No need for rice hulls in BIAB.

- Is it ok to let this sit on the raspberry puree for ~10 months? As a wine maker I would never let a fruit wine sit that long on gross lees...

That shouldn't be a problem either.

- Low volume carbing appears to be in style for a lambic but the NG Raspberry tart had lots of carbonation. I may up the carb level.

I think most people shoot for pretty high carbonation on fruitedlambics/sours. Usually 2.5-3.0 volumes.
 
I would not use any kind of lambic blend for this, or anything with brett for that matter. Rasp Tart is very clean, you need a very clean lacto for this and then a **** ton of raspberries.

You might be best of playing with lactic acid, or a very low mash pH.
 
As Mudduck said, NG Raspberry Tart is nothing like a lambic. It's very sweet, not due to artificial sweetening like Lindemans' fruit beers, but through careful manipulation of the fermentation, the details of which are a closely guarded secret of New Glarus. There's an older Brewing Network interview with Dan Carey that might have some clues; I can't remember if it's Sunday Session or CYBI.
 
I knew my HBT brethern would come through. So I should use straight lacto like wyeast 5335 to get that tart taste? Looks like Ill need to add in my own yeast then as well, something like S-04?

I found the Dan Carey episode, it's 3 hours long... On the mp3 queue for the commute.
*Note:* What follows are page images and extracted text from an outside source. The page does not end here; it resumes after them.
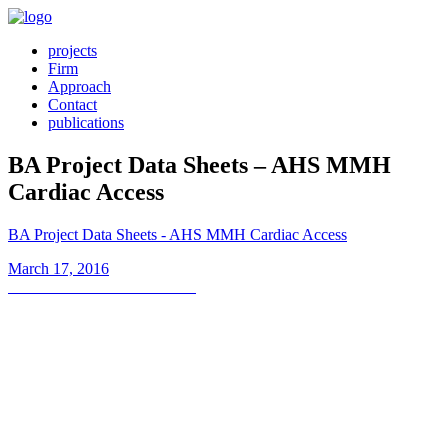
projects
Firm
Approach
Contact
publications
BA Project Data Sheets – AHS MMH
Cardiac Access
BA Project Data Sheets - AHS MMH Cardiac Access
Posted
March 17, 2016
on
Post
Previous
Previous
Cardiac Access Unit
post:
navigation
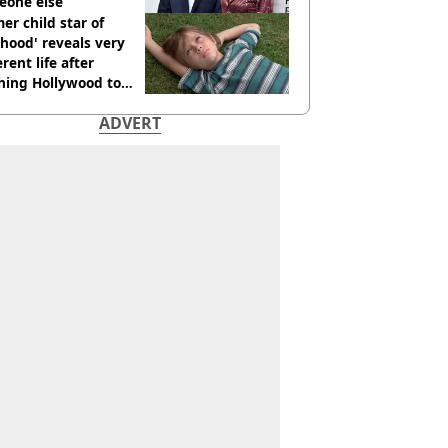
eone else
er child star of
hood' reveals very
erent life after
hing Hollywood to
e in the middle of
ADVERT
here'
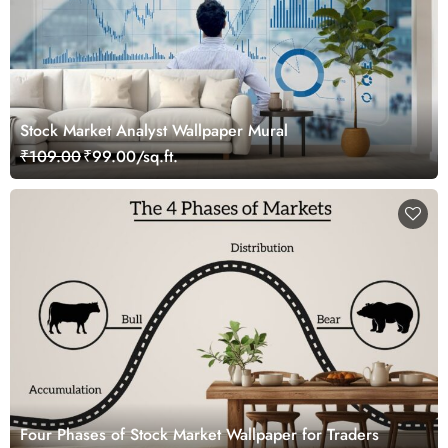
Stock Market Analyst Wallpaper Mural
₹109.00
₹99.00/sq.ft.
Four Phases of Stock Market Wallpaper for Traders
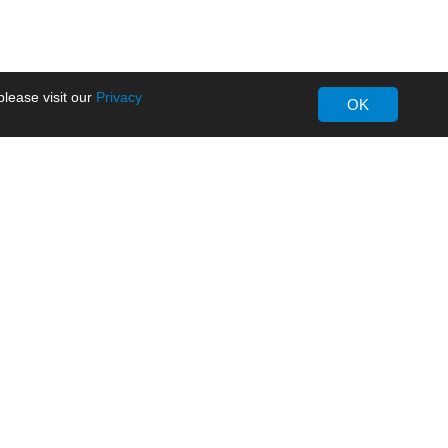
lease visit our
Privacy
OK
About MORNSUN
Company Overview
Milestone
ws
Certifications
dia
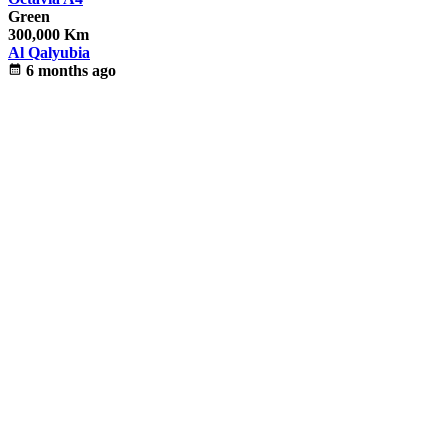
Green
300,000 Km
Al Qalyubia
calendar_month
6 months ago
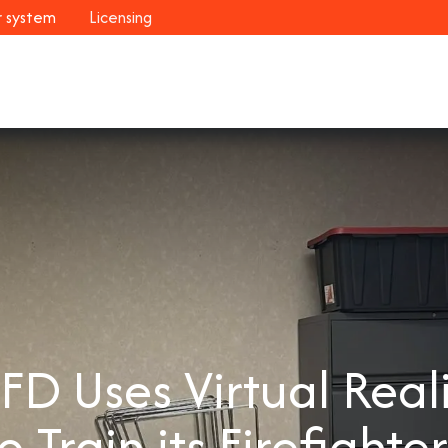
r system
Licensing
Industries
Systems
Customers
Resour
D Uses Virtual Real
o Train its Firefighte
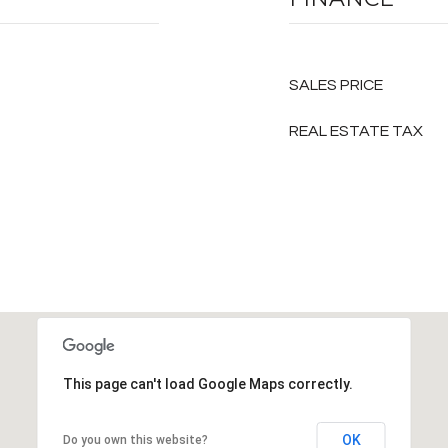
SALES PRICE
REAL ESTATE TAX
This page can't load Google Maps correctly.
OK
Do you own this website?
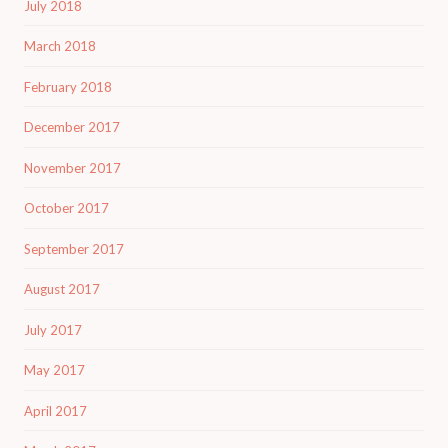
July 2018
March 2018
February 2018
December 2017
November 2017
October 2017
September 2017
August 2017
July 2017
May 2017
April 2017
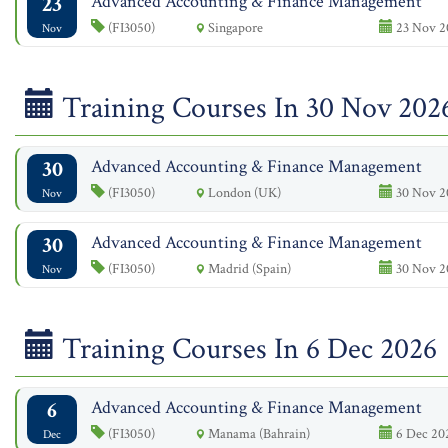
23
Advanced Accounting & Finance Management
(FI3050)
Singapore
23 Nov 2
Nov
Training Courses In 30 Nov 202
30
Advanced Accounting & Finance Management
(FI3050)
London (UK)
30 Nov 20
Nov
30
Advanced Accounting & Finance Management
(FI3050)
Madrid (Spain)
30 Nov 20
Nov
Training Courses In 6 Dec 2026
6
Advanced Accounting & Finance Management
(FI3050)
Manama (Bahrain)
6 Dec 202
Dec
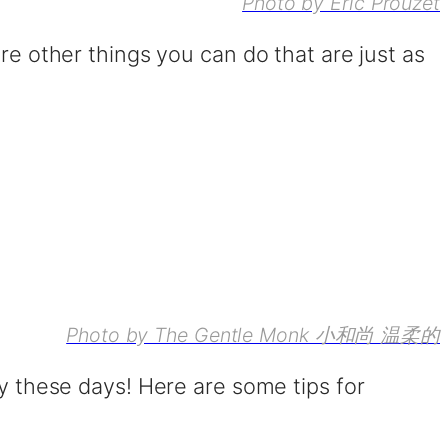
Photo by Eric Prouzet
are other things you can do that are just as
Photo by The Gentle Monk 小和尚 温柔的
ky these days! Here are some tips for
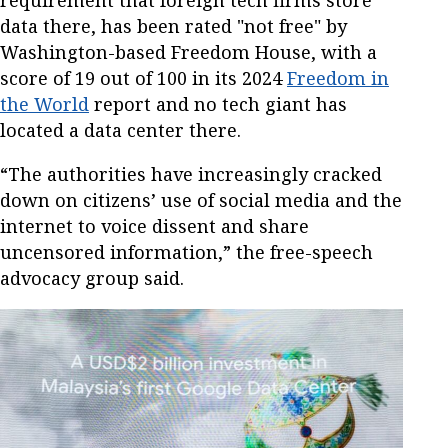
data there, has been rated "not free" by
Washington-based Freedom House, with a
score of 19 out of 100 in its 2024
Freedom in
the World
report and no tech giant has
located a data center there.
“The authorities have increasingly cracked
down on citizens’ use of social media and the
internet to voice dissent and share
uncensored information,” the free-speech
advocacy group said.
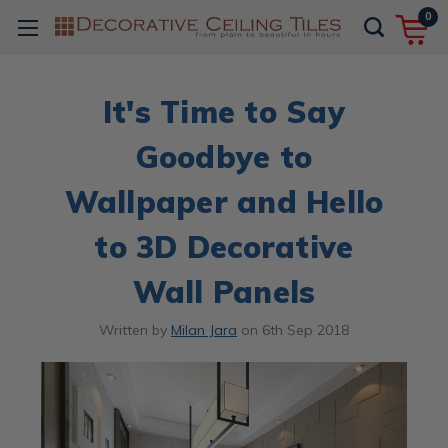
0
It's Time to Say
Goodbye to
Wallpaper and Hello
to 3D Decorative
Wall Panels
Written by
Milan Jara
on
6th Sep 2018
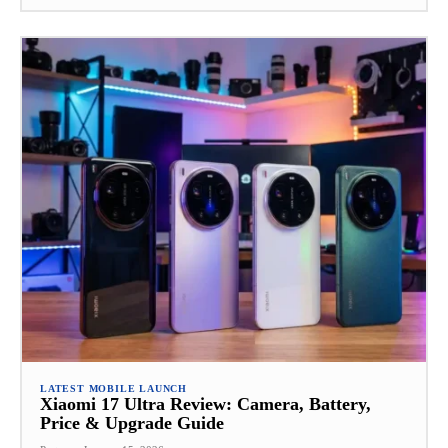
LATEST MOBILE LAUNCH
Xiaomi 17 Ultra Review: Camera, Battery,
Price & Upgrade Guide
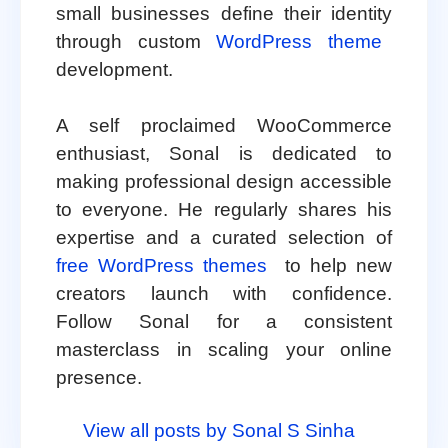
small businesses define their identity
through custom
WordPress theme
development.
A self proclaimed WooCommerce
enthusiast, Sonal is dedicated to
making professional design accessible
to everyone. He regularly shares his
expertise and a curated selection of
free WordPress themes
to help new
creators launch with confidence.
Follow Sonal for a consistent
masterclass in scaling your online
presence.
View all posts by Sonal S Sinha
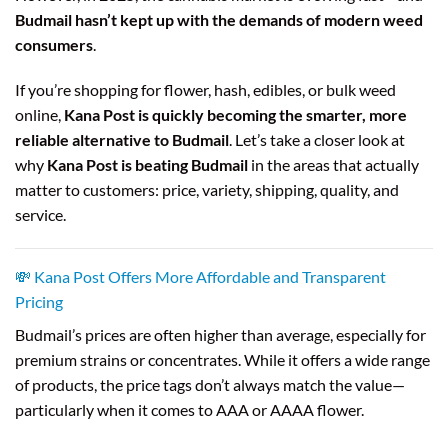
Budmail hasn’t kept up with the demands of modern weed
consumers
.
If you’re shopping for flower, hash, edibles, or bulk weed
online,
Kana Post is quickly becoming the smarter, more
reliable alternative to Budmail
. Let’s take a closer look at
why
Kana Post is beating Budmail
in the areas that actually
matter to customers: price, variety, shipping, quality, and
service.
💸 Kana Post Offers More Affordable and Transparent
Pricing
Budmail’s prices are often higher than average, especially for
premium strains or concentrates. While it offers a wide range
of products, the price tags don’t always match the value—
particularly when it comes to AAA or AAAA flower.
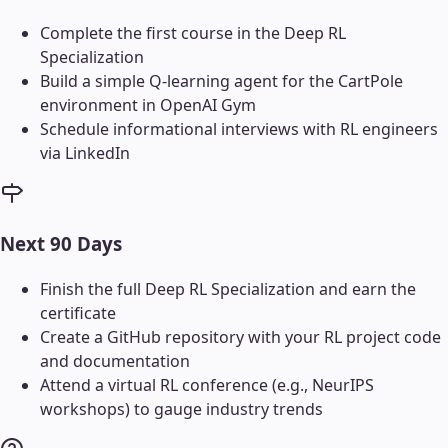
Complete the first course in the Deep RL
Specialization
Build a simple Q-learning agent for the CartPole
environment in OpenAI Gym
Schedule informational interviews with RL engineers
via LinkedIn
Next 90 Days
Finish the full Deep RL Specialization and earn the
certificate
Create a GitHub repository with your RL project code
and documentation
Attend a virtual RL conference (e.g., NeurIPS
workshops) to gauge industry trends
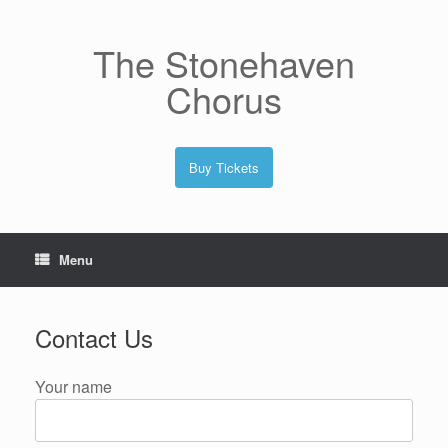
Skip
to
content
The Stonehaven
Chorus
Buy Tickets
Menu
Contact Us
Your name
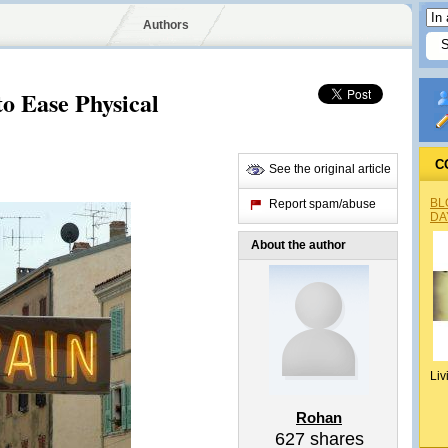
Authors
to Ease Physical
C
See the original article
BL
Report spam/abuse
DA
About the author
Liv
Rohan
627
shares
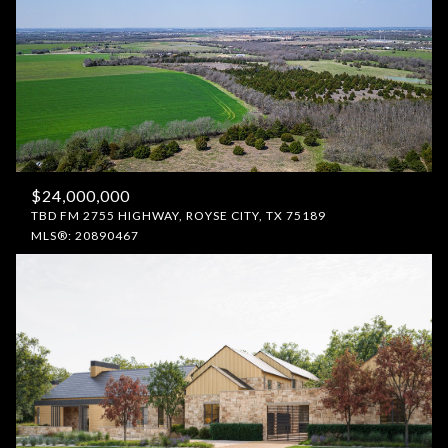
$24,000,000
TBD FM 2755 HIGHWAY, ROYSE CITY, TX 75189
MLS®: 20890467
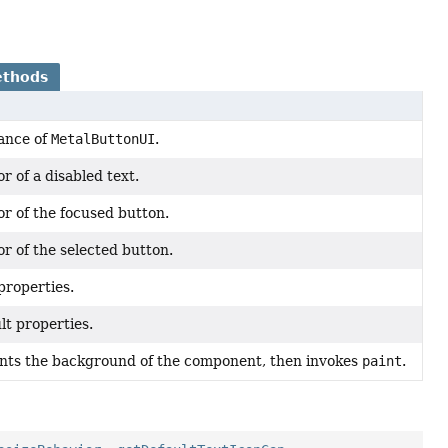
ethods
ance of
MetalButtonUI
.
r of a disabled text.
or of the focused button.
r of the selected button.
 properties.
lt properties.
ints the background of the component, then invokes
paint
.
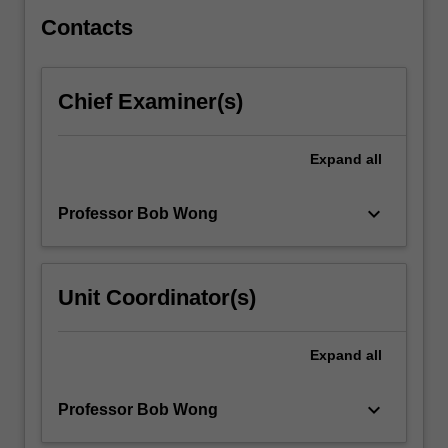
develops…
For
Contacts
more
content
click
Chief Examiner(s)
the
Read
More
Expand
all
button
below.
keyboard_arrow_down
Professor Bob Wong
Unit Coordinator(s)
Expand
all
keyboard_arrow_down
Professor Bob Wong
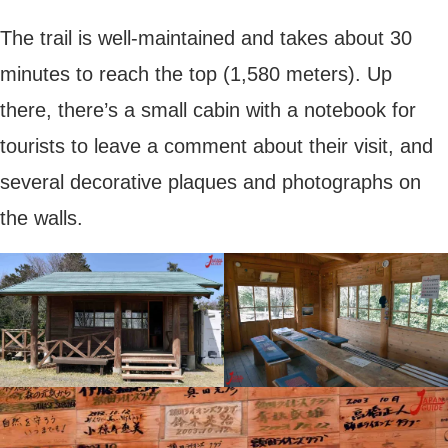
The trail is well-maintained and takes about 30
minutes to reach the top (1,580 meters). Up
there, there’s a small cabin with a notebook for
tourists to leave a comment about their visit, and
several decorative plaques and photographs on
the walls.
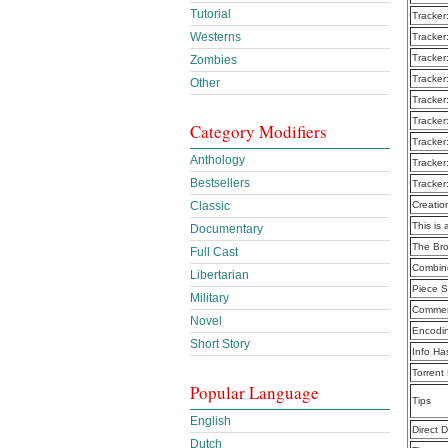
Tutorial
Tracker
Westerns
Tracker
Tracker
Zombies
Tracker
Other
Tracker
Tracker
Category Modifiers
Tracker
Anthology
Tracker
Bestsellers
Tracker
Classic
Creatio
This is 
Documentary
The Br
Full Cast
Combine
Libertarian
Piece S
Military
Commen
Novel
Encodi
Short Story
Info Ha
Torrent
Popular Language
Tips
English
Direct 
Dutch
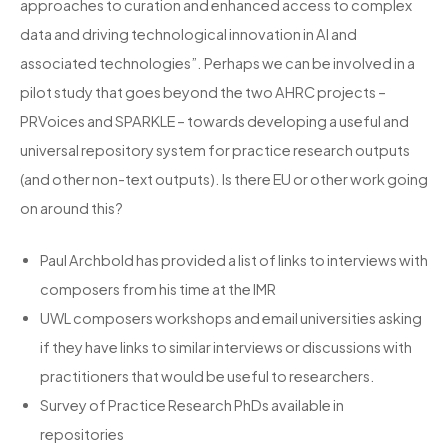
approaches to curation and enhanced access to complex
data and driving technological innovation in AI and
associated technologies”. Perhaps we can be involved in a
pilot study that goes beyond the two AHRC projects –
PRVoices and SPARKLE – towards developing a useful and
universal repository system for practice research outputs
(and other non-text outputs). Is there EU or other work going
on around this?
Paul Archbold has provided a list of links to interviews with
composers from his time at the IMR
UWL composers workshops and email universities asking
if they have links to similar interviews or discussions with
practitioners that would be useful to researchers.
Survey of Practice Research PhDs available in
repositories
Also we have an inaugural home brewer meeting at work this week. One guy is bring a raspberry lambic so it'll be interesting to try that.
 
The big issue in replicating their flavor is going to be getting the high final gravity. Raspberry Tart finishes around 1.040, with some of that being simple sugars. Unless you are kegging (chill, blend with raspberry juice, serve), there really isn’t a way to do it without pasteurization.
 
Finally getting back to this. Here are my notes from the podcast:

Base beer is a sour brown ale. Ferment the base beer normally, then sour in old wine oak vats (3k gallons). Souring is done with lacto and a little acedic acid. Oak vats are old (30+ years) so there is no oak flavor imparted. Finished beer pH is ~3.6. They use frozen fruit as the freezing breaks down the cell walls. Overall time frame for this beer is measured in "months". Dan recommended that if trying to do a sour mash (vs. pitching lacto afterwards) to keep total acid to 1/2%. I think he said they pasteurize as well to keep the beer from changing after bottling.

No details on when they add the fruit, how long it sits on the fruit, or what their final gravity is.
 
all lambics are sour beers, not all sour beers are lambics. you are confusing styles here. RT isn't really "sour" anyways, nor is about 90% of NG's "sours" they backsweeten like crazy and are closer to Lindemans then anything. Might be kind of hard to replicate this without pasteurization and/or heavy additions of non fermentable sweeteners.